About fusion

The fusion package provides common methods to perform data integration commonly referred to as data fusion. Enriching a data set with external information can often lead to improvements in modeling accuracy as well as more insightful analyses. Having these tools readily available will streamline this processes and allow data fusion to become a more common task within data science.

What is Data Fusion

Data Fusion is the process of integrating multiple sources of information about a population collected through some measurement process. In a marketing setting, this typically involves combining panels or other population samples with the goal of enriching the overall behavioral knowledge. Usually a new, more robust data source is then created that can be used for more granular targeting or more accurate predictive modeling.

In general, given data sources A with variables X, Y and B with variables X, Z the goal of data fusion is to make inferences on the joint but unobserved data X, Y, Z. The joint density Y, Z is inestimable from the observed data and must be modeled via parameter estimation (maximum likelihood or bayesian parametric approaches; non-parametric methods) or full synthetic data creation.

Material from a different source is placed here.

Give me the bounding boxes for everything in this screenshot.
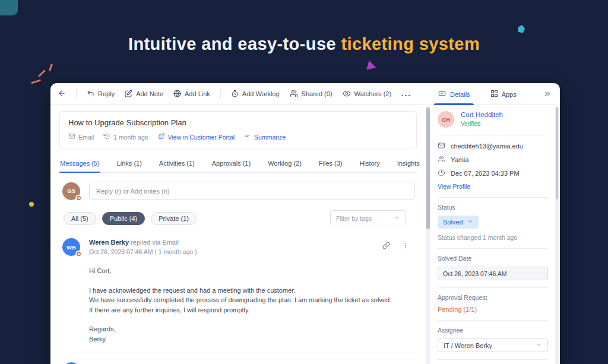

To make this estimation feasible, an assumption (often implicit) is undertaken - the specific variables in either data source, Y and Z, are independent given the common variables X. That is, \(P(X,Y,Z) = P(Y|X)*P(Z|X)*P(X)\)

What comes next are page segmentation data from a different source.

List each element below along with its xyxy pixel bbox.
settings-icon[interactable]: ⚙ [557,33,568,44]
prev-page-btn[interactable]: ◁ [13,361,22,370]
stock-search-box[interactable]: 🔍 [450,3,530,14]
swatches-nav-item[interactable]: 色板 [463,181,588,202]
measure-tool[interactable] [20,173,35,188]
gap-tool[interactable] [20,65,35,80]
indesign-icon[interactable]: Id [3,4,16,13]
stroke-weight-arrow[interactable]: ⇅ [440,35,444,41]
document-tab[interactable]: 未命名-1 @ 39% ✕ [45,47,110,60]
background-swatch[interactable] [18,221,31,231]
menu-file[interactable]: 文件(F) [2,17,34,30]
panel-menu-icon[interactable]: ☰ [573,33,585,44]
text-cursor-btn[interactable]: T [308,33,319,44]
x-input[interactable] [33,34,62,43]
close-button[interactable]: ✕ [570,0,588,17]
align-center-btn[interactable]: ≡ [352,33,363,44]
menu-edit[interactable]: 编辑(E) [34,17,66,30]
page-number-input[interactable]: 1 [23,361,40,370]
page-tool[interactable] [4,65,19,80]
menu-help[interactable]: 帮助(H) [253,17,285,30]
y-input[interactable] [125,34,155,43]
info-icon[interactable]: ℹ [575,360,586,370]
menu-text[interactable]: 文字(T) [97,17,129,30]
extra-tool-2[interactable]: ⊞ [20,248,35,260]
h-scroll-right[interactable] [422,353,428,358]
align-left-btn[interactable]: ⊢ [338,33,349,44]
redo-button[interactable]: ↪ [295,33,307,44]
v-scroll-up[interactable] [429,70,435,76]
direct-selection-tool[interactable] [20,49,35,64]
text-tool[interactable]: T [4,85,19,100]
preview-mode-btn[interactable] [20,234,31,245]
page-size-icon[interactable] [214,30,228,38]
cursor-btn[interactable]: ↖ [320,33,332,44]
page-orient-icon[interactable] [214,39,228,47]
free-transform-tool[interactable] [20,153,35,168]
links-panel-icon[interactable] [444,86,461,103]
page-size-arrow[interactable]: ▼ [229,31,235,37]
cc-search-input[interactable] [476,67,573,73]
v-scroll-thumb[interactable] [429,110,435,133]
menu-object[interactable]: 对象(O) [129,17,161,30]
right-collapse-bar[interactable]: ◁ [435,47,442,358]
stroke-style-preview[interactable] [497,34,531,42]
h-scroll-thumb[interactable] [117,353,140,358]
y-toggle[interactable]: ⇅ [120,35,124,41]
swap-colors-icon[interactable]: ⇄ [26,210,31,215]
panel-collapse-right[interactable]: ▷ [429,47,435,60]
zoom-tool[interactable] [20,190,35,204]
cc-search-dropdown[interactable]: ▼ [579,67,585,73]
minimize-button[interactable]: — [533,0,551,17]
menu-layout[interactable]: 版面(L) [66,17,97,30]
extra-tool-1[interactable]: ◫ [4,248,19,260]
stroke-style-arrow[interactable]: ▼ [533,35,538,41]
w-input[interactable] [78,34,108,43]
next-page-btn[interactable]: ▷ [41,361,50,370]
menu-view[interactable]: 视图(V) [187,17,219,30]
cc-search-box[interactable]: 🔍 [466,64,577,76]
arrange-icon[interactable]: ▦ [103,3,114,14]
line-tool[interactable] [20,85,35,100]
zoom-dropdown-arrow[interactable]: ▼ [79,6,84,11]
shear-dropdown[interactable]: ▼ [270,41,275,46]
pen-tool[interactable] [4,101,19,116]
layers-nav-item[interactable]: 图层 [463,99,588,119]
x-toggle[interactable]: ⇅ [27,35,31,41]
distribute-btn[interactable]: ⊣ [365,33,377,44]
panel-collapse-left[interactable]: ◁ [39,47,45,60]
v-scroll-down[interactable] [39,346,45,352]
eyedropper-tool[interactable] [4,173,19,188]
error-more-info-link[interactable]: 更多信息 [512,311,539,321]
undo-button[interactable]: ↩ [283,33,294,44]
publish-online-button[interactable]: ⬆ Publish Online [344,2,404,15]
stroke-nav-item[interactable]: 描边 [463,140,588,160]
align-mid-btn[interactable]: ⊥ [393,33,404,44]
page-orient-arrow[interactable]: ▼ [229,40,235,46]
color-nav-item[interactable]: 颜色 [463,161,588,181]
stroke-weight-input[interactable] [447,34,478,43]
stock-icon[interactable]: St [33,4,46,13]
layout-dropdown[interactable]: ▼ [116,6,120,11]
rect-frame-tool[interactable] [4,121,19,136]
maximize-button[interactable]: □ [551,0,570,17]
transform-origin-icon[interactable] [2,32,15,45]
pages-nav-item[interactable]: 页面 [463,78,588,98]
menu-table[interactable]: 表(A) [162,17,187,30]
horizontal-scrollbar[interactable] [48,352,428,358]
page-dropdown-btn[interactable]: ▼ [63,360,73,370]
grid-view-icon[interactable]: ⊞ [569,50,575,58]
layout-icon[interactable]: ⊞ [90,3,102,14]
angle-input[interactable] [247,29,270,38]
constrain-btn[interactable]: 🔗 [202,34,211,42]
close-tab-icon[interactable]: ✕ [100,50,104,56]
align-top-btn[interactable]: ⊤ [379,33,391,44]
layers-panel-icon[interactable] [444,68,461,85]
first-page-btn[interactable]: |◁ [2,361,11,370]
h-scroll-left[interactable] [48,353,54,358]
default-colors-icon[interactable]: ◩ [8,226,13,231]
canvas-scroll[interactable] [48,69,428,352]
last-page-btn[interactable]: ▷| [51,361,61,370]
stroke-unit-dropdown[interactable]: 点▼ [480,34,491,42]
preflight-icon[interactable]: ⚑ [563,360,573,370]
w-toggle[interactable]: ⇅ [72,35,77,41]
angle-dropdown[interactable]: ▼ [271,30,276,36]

This assumption is usually not testible and is a source of much research and debate amongst practitioners. An oft suggested workaround to loosen this assumption is the incorporation of auxilary information to inform model priors or uncertainty of fusion results. Auxilary information can be difficult to obtain and it is common practice to assume the condition holds.

Macro vs. Micro

Data Fusion has often been divided into two main approaches: macro and micro.

Macro fusion is concerned with estimating the probabilistic structure of the data generating process. This involves estimating key population parameters that can be used for inferential statistics; i.e. joint distributions, marginal distributions, correlations, etc.

Micro fusion is aimed at creating a complete synthetic dataset with all of the desired variables present. This approach involves imputing values for the specific variables and the completed dataset used for further modeling and analysis. The micro data fusion approach is the focus of data-fusion-sm.